What I Am Reading: "The Municipalists" by Seth Fried

This book was a love letter to urban planning. Set in yet another thinly-veiled NYC called "Metropolis," it was the story of an initially colorless bureaucrat in a fantastically large, well-funded, and useful government agency as he partners with a crackpot supercomputer to foil the schemes of the Metropolis section head, who has gone rogue and is masterminding an anti-gentrification terrorist plot.

I feel like "roguish robot" has become something of an archetype by now, what with your HK-47 and your GLaDOS and whatnot. This is not even the first novel I've read that featured a robot disrupting his own processes to simulate intoxication: that honor would have to go to I-5YQ in the "Medstar" novels of the Star Wars: Clone Wars multimedia project, also known as "The Star Wars M*A*S*H novels." Anyway, the main character is initially portrayed as hopelessly square, but becomes much moure of an action hero as the situation grows more serious. He also has a soulful appreciation for technocratic urban planning that I am on the same wavelength for. The more radical, philosophical side of urban studies comes in for a skewering; this theorizing is what I find more fun to read, but it can certainly lean toward pretentiousness. The skewering is well played though:

"Elsewhere I noticed she had included quotes from people like Herbert Moreau and Anaximander Bernard...Moreau had investigated the twentieth-century French penal system by continually confessing to crimes he hadn't committed in order to serve out the sentences. Bernard had the distinction of being the first ever self-described anarchist city planner." (p. 154).

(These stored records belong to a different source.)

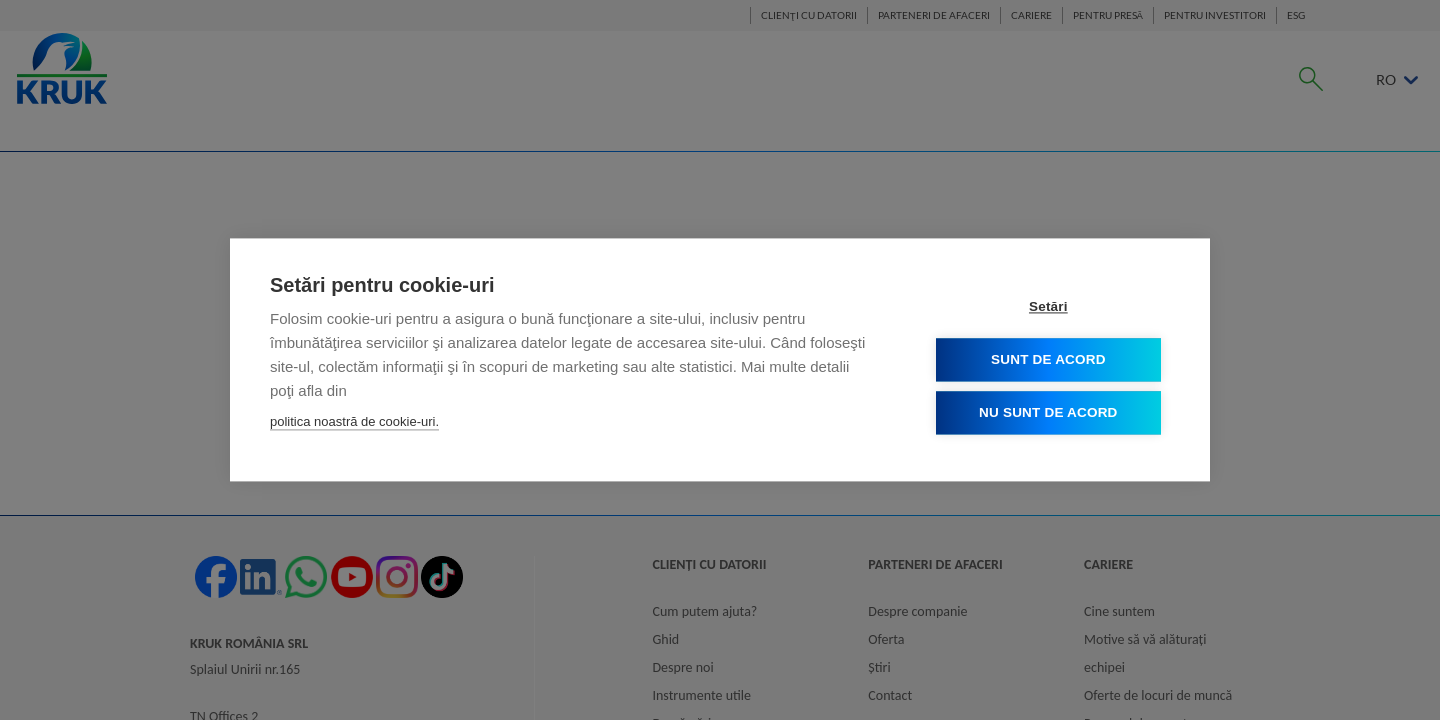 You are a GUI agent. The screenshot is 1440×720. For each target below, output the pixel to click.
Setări (1049, 307)
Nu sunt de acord (1049, 413)
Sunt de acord (1049, 360)
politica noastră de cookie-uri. (354, 422) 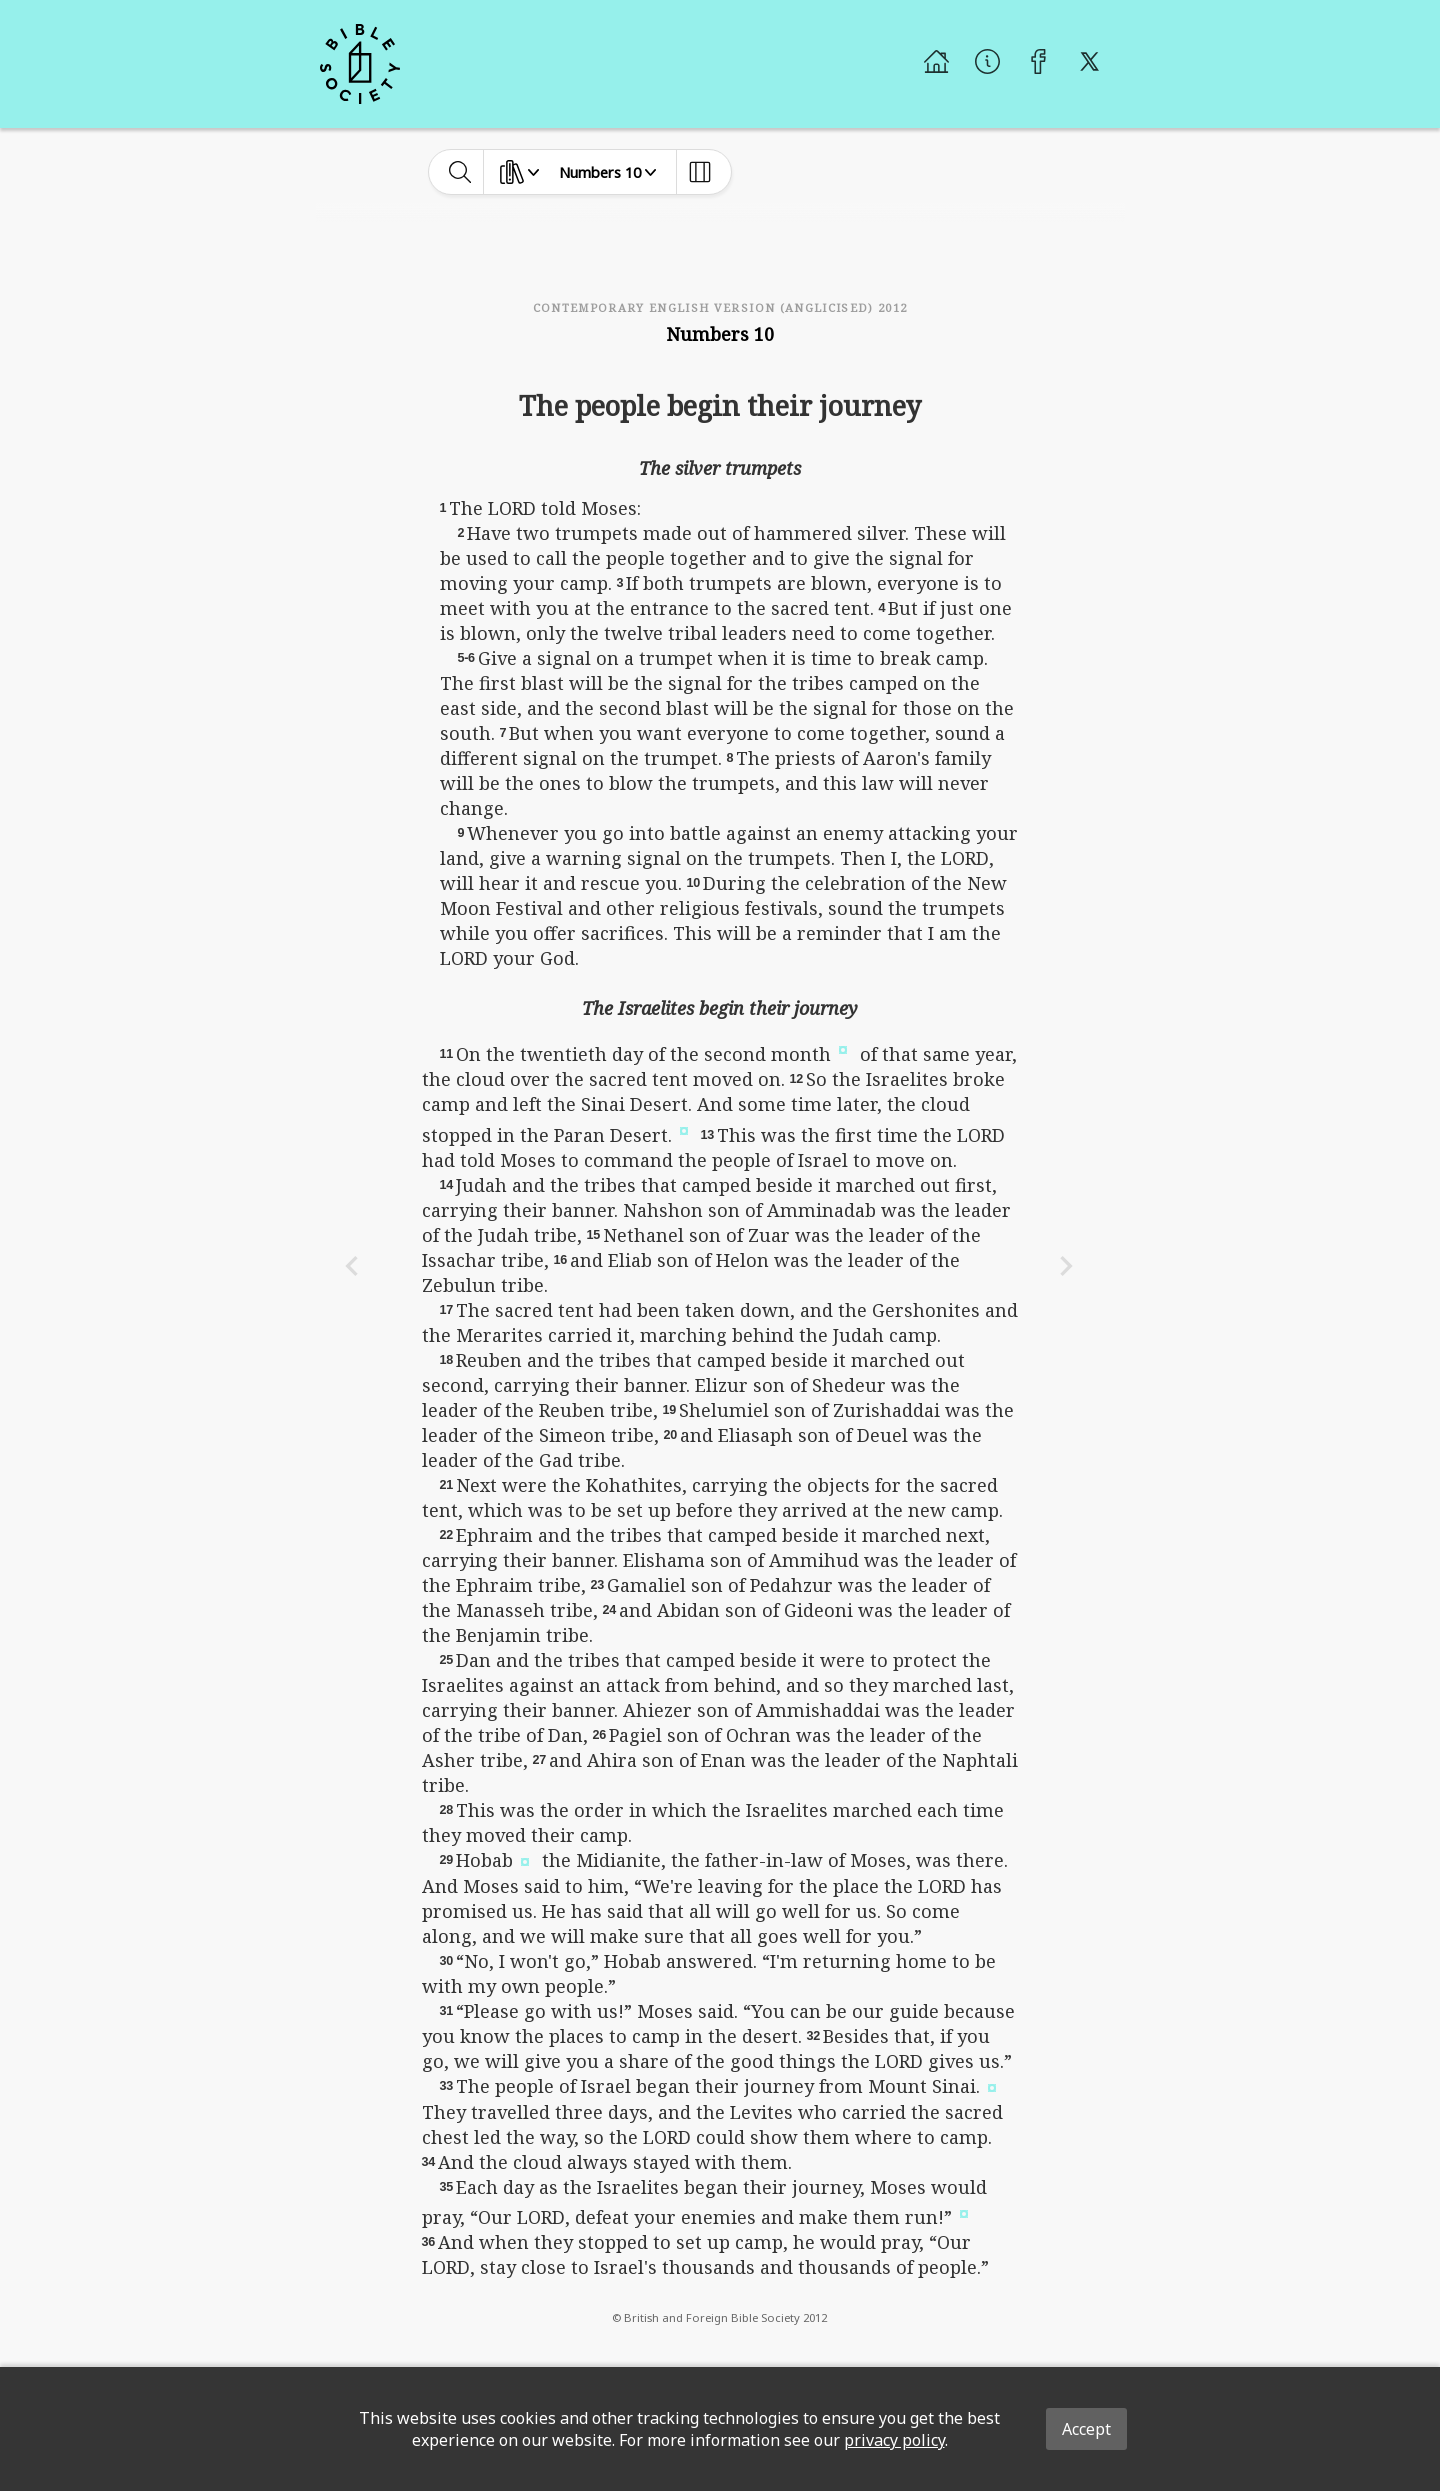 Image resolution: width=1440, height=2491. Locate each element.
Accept (1086, 2429)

Fictional, but so plausible! Anyway, there is enough ambiguity introduced that the technocratic, status-quo, accidentally-elitist side of urban planning is criticized as well, so by the end of the book I was pleased with the balance.

I wasn't quite sure why the book was set in "Metropolis" instead of in New York, but all of the bridges and neighborhoods and colleges have bland enough anglophone names that I bought them as real places in an American city. The book was a fun little commentary on urban planning, and I am left wondering if I should recommend it to my urbanist friends and former professors.